> HOW TO COMPLETE THIS TASK: Omit the pictures and output exactly the lines from the start of the entries through the line containing "n. 1, 2026.".

> Records from a data source:
= Beginning of Section =

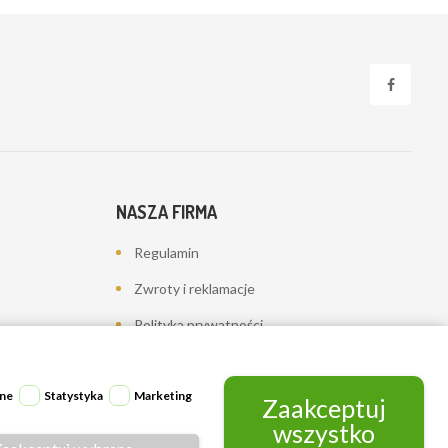
NASZA FIRMA
Regulamin
Zwroty i reklamacje
Polityka prywatności
Dostawa
Kontakt z nami
ne
Statystyka
Marketing
Zaakceptuj
wszystko
Mapa strony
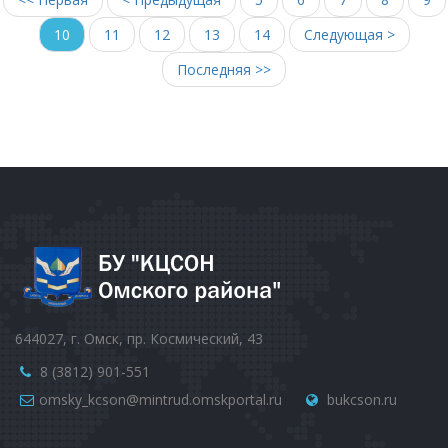
10
11
12
13
14
Следующая >
Последняя >>
644027, г. Омск, пр. Космический, 43
8 (3812) 901-551
omsky_kcson@mintrud.omskportal.ru
bukcson.ru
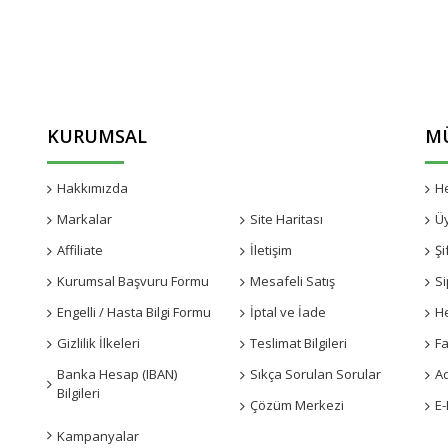
KURUMSAL
MÜ
Hakkımızda
Kampanyalar
H
Markalar
Site Haritası
Ü
Affiliate
İletişim
Şi
Kurumsal Başvuru Formu
Mesafeli Satış
Si
Engelli / Hasta Bilgi Formu
İptal ve İade
H
Gizlilik İlkeleri
Teslimat Bilgileri
Fa
Banka Hesap (IBAN)
Sıkça Sorulan Sorular
A
Bilgileri
Çözüm Merkezi
E-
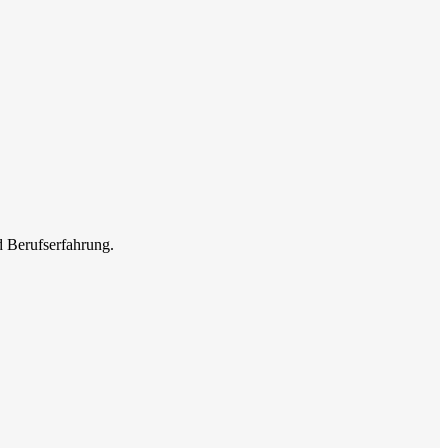
d Berufserfahrung.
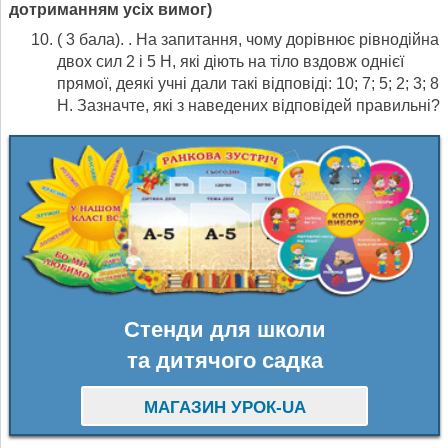
дотриманням усіх вимог)
( 3 бала). . На запитання, чому дорівнює рівнодійна
двох сил 2 і 5 Н, які діють на тіло вздовж однієї
прямої, деякі учні дали такі відповіді: 10; 7; 5; 2; 3; 8
Н. Зазначте, які з наведених відповідей правильні?
Стенди для школи
та дитячого садка
МАГАЗИН УРОК-UA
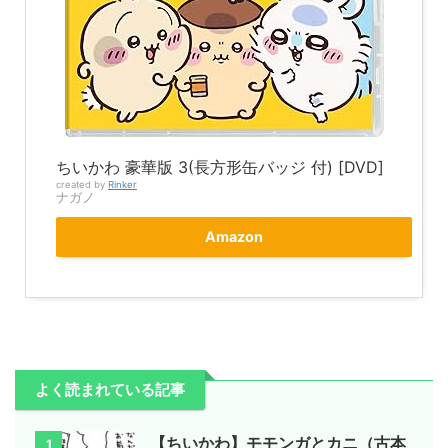
ちいかわ 豪華版 3(長方形缶バッジ 付) [DVD]
created by
Rinker
ナガノ
Amazon
よく読まれている記事
【ちいかわ】モモンガとカニ（古本
1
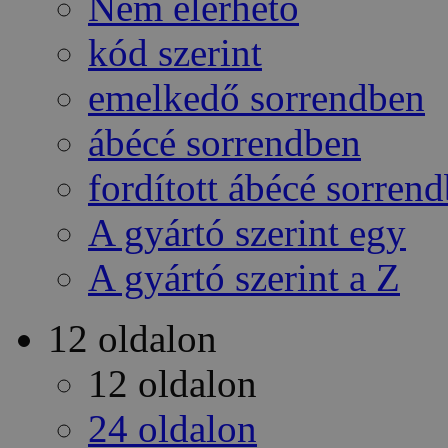
Nem elérhető
kód szerint
emelkedő sorrendben
ábécé sorrendben
fordított ábécé sorren
A gyártó szerint egy
A gyártó szerint a Z
12 oldalon
12 oldalon
24 oldalon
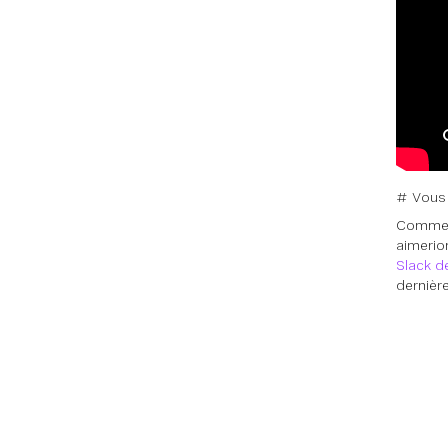
# Vous 
Comme t
aimerio
Slack 
dernièr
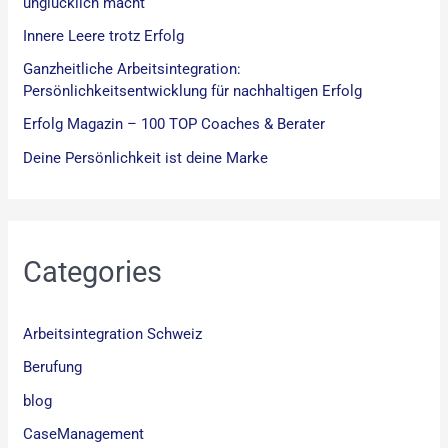
unglücklich macht
Innere Leere trotz Erfolg
Ganzheitliche Arbeitsintegration:
Persönlichkeitsentwicklung für nachhaltigen Erfolg
Erfolg Magazin – 100 TOP Coaches & Berater
Deine Persönlichkeit ist deine Marke
Categories
Arbeitsintegration Schweiz
Berufung
blog
CaseManagement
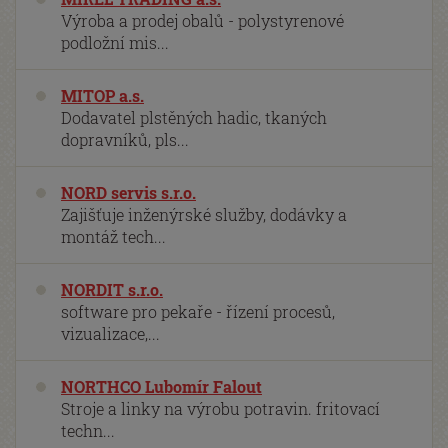
Výroba a prodej obalů - polystyrenové
podložní mis...
MITOP a.s.
Dodavatel plstěných hadic, tkaných
dopravníků, pls...
NORD servis s.r.o.
Zajišťuje inženýrské služby, dodávky a
montáž tech...
NORDIT s.r.o.
software pro pekaře - řízení procesů,
vizualizace,...
NORTHCO Lubomír Falout
Stroje a linky na výrobu potravin. fritovací
techn...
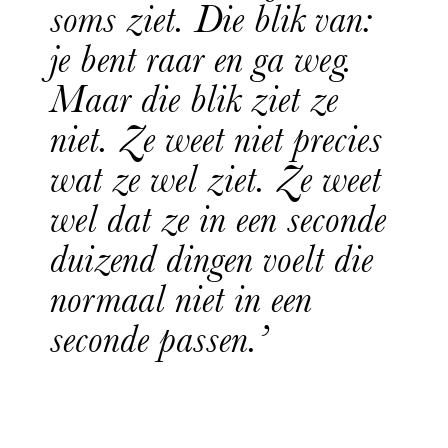
soms ziet. Die blik van:
je bent raar en ga weg.
Maar die blik ziet ze
niet. Ze weet niet precies
wat ze wel ziet. Ze weet
wel dat ze in een seconde
duizend dingen voelt die
normaal niet in een
seconde passen.’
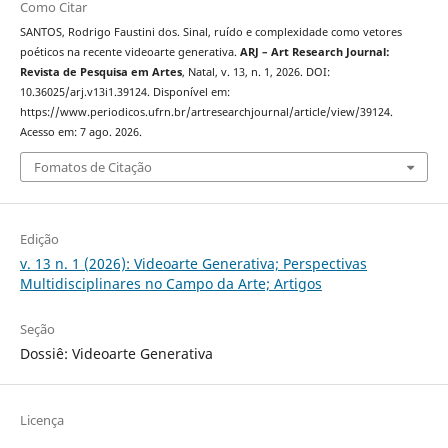
Como Citar
SANTOS, Rodrigo Faustini dos. Sinal, ruído e complexidade como vetores
poéticos na recente videoarte generativa.
ARJ – Art Research Journal:
Revista de Pesquisa em Artes
, Natal, v. 13, n. 1, 2026. DOI:
10.36025/arj.v13i1.39124. Disponível em:
https://www.periodicos.ufrn.br/artresearchjournal/article/view/39124.
Acesso em: 7 ago. 2026.
Fomatos de Citação
Edição
v. 13 n. 1 (2026): Videoarte Generativa; Perspectivas
Multidisciplinares no Campo da Arte; Artigos
Seção
Dossiê: Videoarte Generativa
Licença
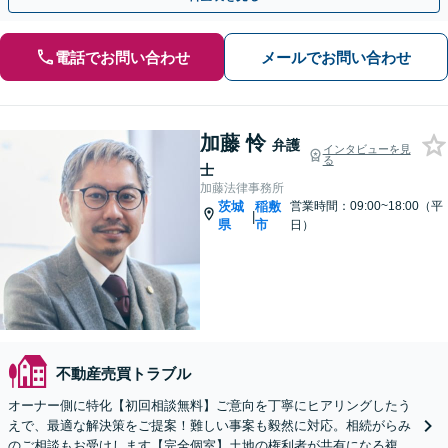
電話でお問い合わせ
メールでお問い合わせ
加藤 怜
弁護
インタビューを見
る
士
加藤法律事務所
茨城
稲敷
営業時間：09:00~18:00（平
|
県
市
日）
不動産売買トラブル
オーナー側に特化【初回相談無料】ご意向を丁寧にヒアリングしたう
えで、最適な解決策をご提案！難しい事案も毅然に対応。相続がらみ
のご相談もお受けします【完全個室】土地の権利者が共有になる複雑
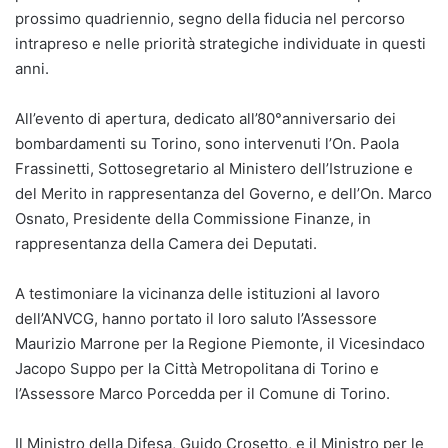
prossimo quadriennio, segno della fiducia nel percorso
intrapreso e nelle priorità strategiche individuate in questi
anni.
All’evento di apertura, dedicato all’80°anniversario dei
bombardamenti su Torino, sono intervenuti l’On. Paola
Frassinetti, Sottosegretario al Ministero dell’Istruzione e
del Merito in rappresentanza del Governo, e dell’On. Marco
Osnato, Presidente della Commissione Finanze, in
rappresentanza della Camera dei Deputati.
A testimoniare la vicinanza delle istituzioni al lavoro
dell’ANVCG, hanno portato il loro saluto l’Assessore
Maurizio Marrone per la Regione Piemonte, il Vicesindaco
Jacopo Suppo per la Città Metropolitana di Torino e
l’Assessore Marco Porcedda per il Comune di Torino.
Il Ministro della Difesa, Guido Crosetto, e il Ministro per le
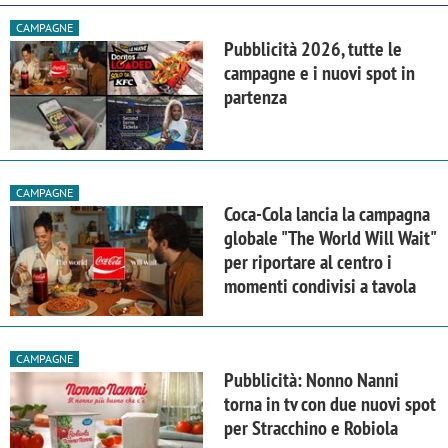
CAMPAGNE
Pubblicità 2026, tutte le
campagne e i nuovi spot in
partenza
CAMPAGNE
Coca-Cola lancia la campagna
globale "The World Will Wait"
per riportare al centro i
momenti condivisi a tavola
CAMPAGNE
Pubblicità: Nonno Nanni
torna in tv con due nuovi spot
per Stracchino e Robiola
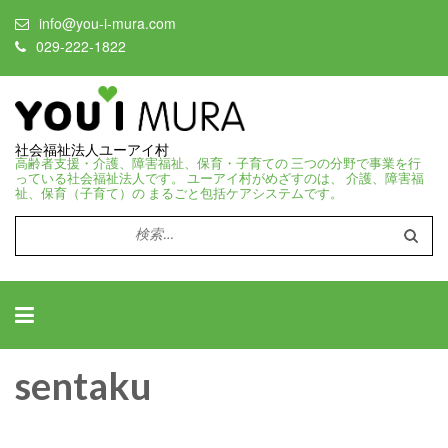
info@you-i-mura.com
029-222-1822
社会福祉法人ユーアイ村
高齢者支援・介護、障害福祉、保育・子育ての 三つの分野で事業を行
っている社会福祉法人です。 ユーアイ村がめざすのは、 介護、障害福
祉、保育（子育て）の まるごと包括ケアシステムです。
検
索:
sentaku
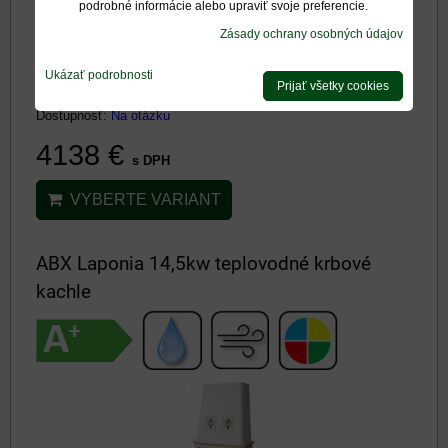
podrobné informácie alebo upraviť svoje preferencie.
Zásady ochrany osobných údajov
Ukázať podrobnosti
Prijať všetky cookies
Krbové kachle - ABX KARELIA kachľový sokel teplovodná
Dostupnosť:
Na otázku
4138 €
s DPH
VYBERTE VARIANT
ABX Laponia 14,5kw teplovodné krbové
kachle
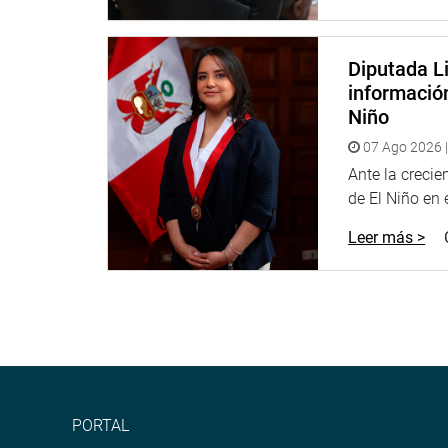
Diputada Li
informació
Niño
07 Ago 2026 |
Ante la creci
de El Niño en el
Leer más >
PORTAL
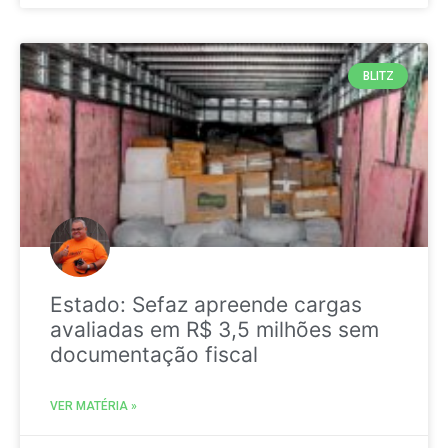
BLITZ
Estado: Sefaz apreende cargas
avaliadas em R$ 3,5 milhões sem
documentação fiscal
VER MATÉRIA »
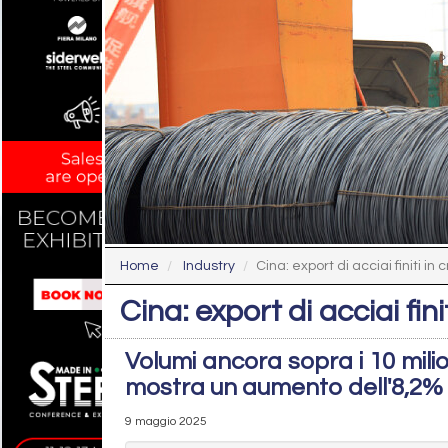
Home
Industry
Cina: export di acciai finiti in c
Cina: export di acciai fini
Volumi ancora sopra i 10 milio
mostra un aumento dell'8,2%
9 maggio 2025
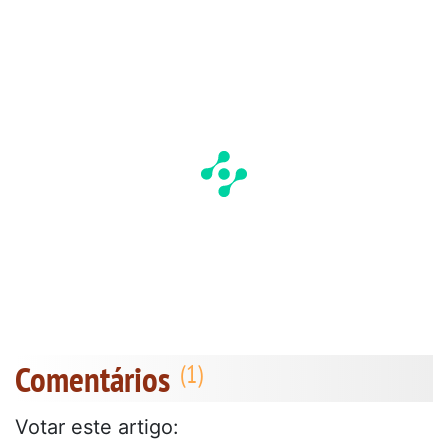
Comentários
Votar este artigo:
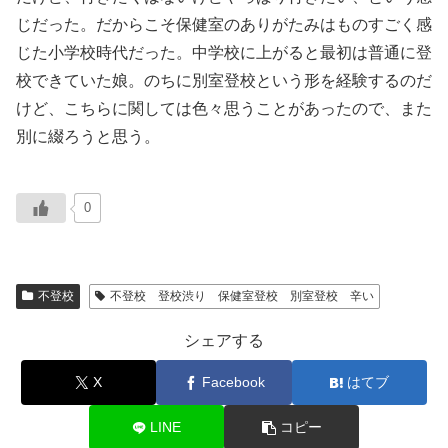
じだった。だからこそ保健室のありがたみはものすごく感
じた小学校時代だった。中学校に上がると最初は普通に登
校できていた娘。のちに別室登校という形を経験するのだ
けど、こちらに関しては色々思うことがあったので、また
別に綴ろうと思う。
0
不登校
不登校 登校渋り 保健室登校 別室登校 辛い
シェアする
X
Facebook
はてブ
LINE
コピー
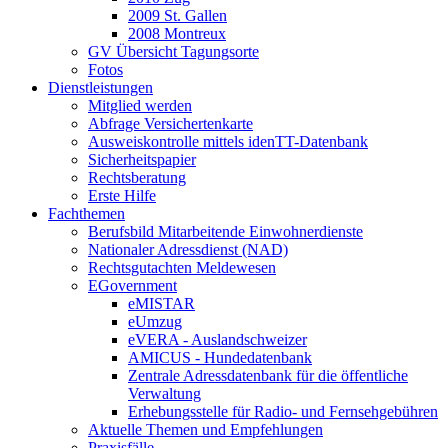
2009 St. Gallen
2008 Montreux
GV Übersicht Tagungsorte
Fotos
Dienstleistungen
Mitglied werden
Abfrage Versichertenkarte
Ausweiskontrolle mittels idenTT-Datenbank
Sicherheitspapier
Rechtsberatung
Erste Hilfe
Fachthemen
Berufsbild Mitarbeitende Einwohnerdienste
Nationaler Adressdienst (NAD)
Rechtsgutachten Meldewesen
EGovernment
eMISTAR
eUmzug
eVERA - Auslandschweizer
AMICUS - Hundedatenbank
Zentrale Adressdatenbank für die öffentliche
Verwaltung
Erhebungsstelle für Radio- und Fernsehgebühren
Aktuelle Themen und Empfehlungen
Praxisfälle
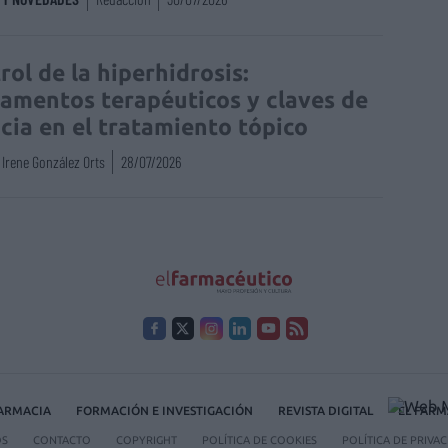
rol de la hiperhidrosis:
amentos terapéuticos y claves de
acia en el tratamiento tópico
Irene González Orts
28/07/2026
FARMACIA
FORMACIÓN E INVESTIGACIÓN
REVISTA DIGITAL
EL FARM
OS
CONTACTO
COPYRIGHT
POLÍTICA DE COOKIES
POLÍTICA DE PRIVA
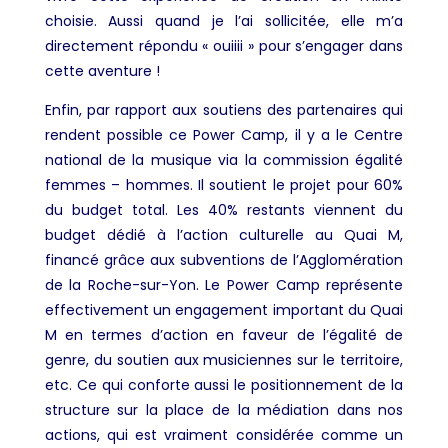
choisie. Aussi quand je l’ai sollicitée, elle m’a
directement répondu « ouiiii » pour s’engager dans
cette aventure !
Enfin, par rapport aux soutiens des partenaires qui
rendent possible ce Power Camp, il y a le Centre
national de la musique via la commission égalité
femmes – hommes. Il soutient le projet pour 60%
du budget total. Les 40% restants viennent du
budget dédié à l’action culturelle au Quai M,
financé grâce aux subventions de l’Agglomération
de la Roche-sur-Yon. Le Power Camp représente
effectivement un engagement important du Quai
M en termes d’action en faveur de l’égalité de
genre, du soutien aux musiciennes sur le territoire,
etc. Ce qui conforte aussi le positionnement de la
structure sur la place de la médiation dans nos
actions, qui est vraiment considérée comme un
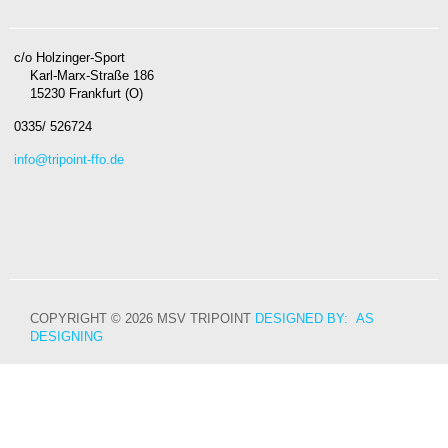
c/o Holzinger-Sport
Karl-Marx-Straße 186
15230 Frankfurt (O)
0335/ 526724
info@tripoint-ffo.de
COPYRIGHT © 2026 MSV TRIPOINT
DESIGNED BY: AS
DESIGNING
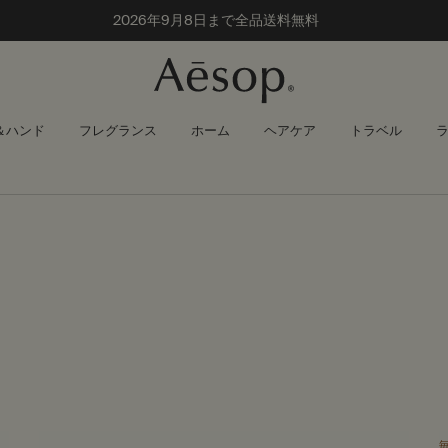
カスタマーサービス休業のお知らせ
＆ハンド
フレグランス
ホーム
ヘアケア
トラベル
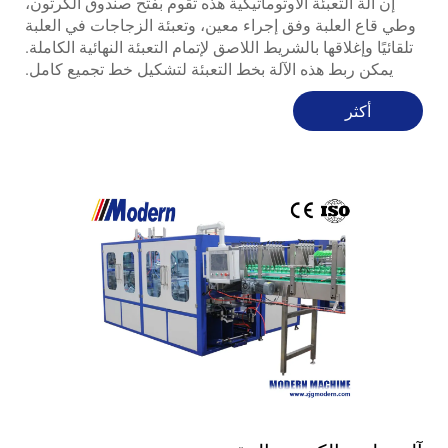
إن آلة التعبئة الأوتوماتيكية هذه تقوم بفتح صندوق الكرتون،
وطي قاع العلبة وفق إجراء معين، وتعبئة الزجاجات في العلبة
تلقائيًا وإغلاقها بالشريط اللاصق لإتمام التعبئة النهائية الكاملة.
يمكن ربط هذه الآلة بخط التعبئة لتشكيل خط تجميع كامل.
أكثر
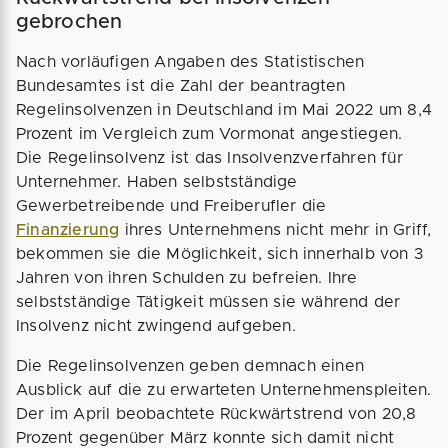
gebrochen
Nach vorläufigen Angaben des Statistischen
Bundesamtes ist die Zahl der beantragten
Regelinsolvenzen in Deutschland im Mai 2022 um 8,4
Prozent im Vergleich zum Vormonat angestiegen.
Die Regelinsolvenz ist das Insolvenzverfahren für
Unternehmer. Haben selbstständige
Gewerbetreibende und Freiberufler die
Finanzierung
ihres Unternehmens nicht mehr in Griff,
bekommen sie die Möglichkeit, sich innerhalb von 3
Jahren von ihren Schulden zu befreien. Ihre
selbstständige Tätigkeit müssen sie während der
Insolvenz nicht zwingend aufgeben.
Die Regelinsolvenzen geben demnach einen
Ausblick auf die zu erwarteten Unternehmenspleiten.
Der im April beobachtete Rückwärtstrend von 20,8
Prozent gegenüber März konnte sich damit nicht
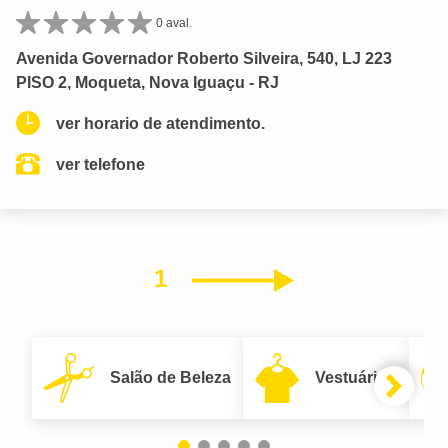
0 aval.
Avenida Governador Roberto Silveira, 540, LJ 223
PISO 2, Moqueta, Nova Iguaçu - RJ
ver horario de atendimento.
ver telefone
1
Próximo
Salão de Beleza
Vestuário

= End of Section =

> THE ANSWER:
NASZA FIRMA
Regulamin
Zwroty i reklamacje
Polityka prywatności
Dostawa
Kontakt z nami
ne
Statystyka
Marketing
Zaakceptuj
wszystko
Mapa strony
10
11
12
13
14
Следующая >
Последняя >>
644027, г. Омск, пр. Космический, 43
8 (3812) 901-551
omsky_kcson@mintrud.omskportal.ru
bukcson.ru
KURUMSAL
MÜ
Hakkımızda
Kampanyalar
H
Markalar
Site Haritası
Ü
Affiliate
İletişim
Şi
Kurumsal Başvuru Formu
Mesafeli Satış
Si
Engelli / Hasta Bilgi Formu
İptal ve İade
H
Gizlilik İlkeleri
Teslimat Bilgileri
Fa
Banka Hesap (IBAN)
Sıkça Sorulan Sorular
A
Bilgileri
Çözüm Merkezi
E-
d Berufserfahrung.
дотриманням усіх вимог)
( 3 бала). . На запитання, чому дорівнює рівнодійна
двох сил 2 і 5 Н, які діють на тіло вздовж однієї
прямої, деякі учні дали такі відповіді: 10; 7; 5; 2; 3; 8
Н. Зазначте, які з наведених відповідей правильні?
Стенди для школи
та дитячого садка
МАГАЗИН УРОК-UA
ちいかわ 豪華版 3(長方形缶バッジ 付) [DVD]
created by
Rinker
ナガノ
Amazon
よく読まれている記事
【ちいかわ】モモンガとカニ（古本
1
Nem elérhető
kód szerint
emelkedő sorrendben
ábécé sorrendben
fordított ábécé sorren
A gyártó szerint egy
A gyártó szerint a Z
12 oldalon
12 oldalon
24 oldalon
# Vous 
Comme t
aimerio
Slack 
dernièr
unglücklich macht
Innere Leere trotz Erfolg
Ganzheitliche Arbeitsintegration:
Persönlichkeitsentwicklung für nachhaltigen Erfolg
Erfolg Magazin – 100 TOP Coaches & Berater
Deine Persönlichkeit ist deine Marke
Categories
Arbeitsintegration Schweiz
Berufung
blog
CaseManagement
Výroba a prodej obalů - polystyrenové
podložní mis...
MITOP a.s.
Dodavatel plstěných hadic, tkaných
dopravníků, pls...
NORD servis s.r.o.
Zajišťuje inženýrské služby, dodávky a
montáž tech...
NORDIT s.r.o.
software pro pekaře - řízení procesů,
vizualizace,...
NORTHCO Lubomír Falout
Stroje a linky na výrobu potravin. fritovací
techn...
soms ziet. Die blik van:
je bent raar en ga weg.
Maar die blik ziet ze
niet. Ze weet niet precies
wat ze wel ziet. Ze weet
wel dat ze in een seconde
duizend dingen voelt die
normaal niet in een
seconde passen.’
Como Citar
SANTOS, Rodrigo Faustini dos. Sinal, ruído e complexidade como vetores
poéticos na recente videoarte generativa.
ARJ – Art Research Journal:
Revista de Pesquisa em Artes
, Natal, v. 13, n. 1, 2026. DOI:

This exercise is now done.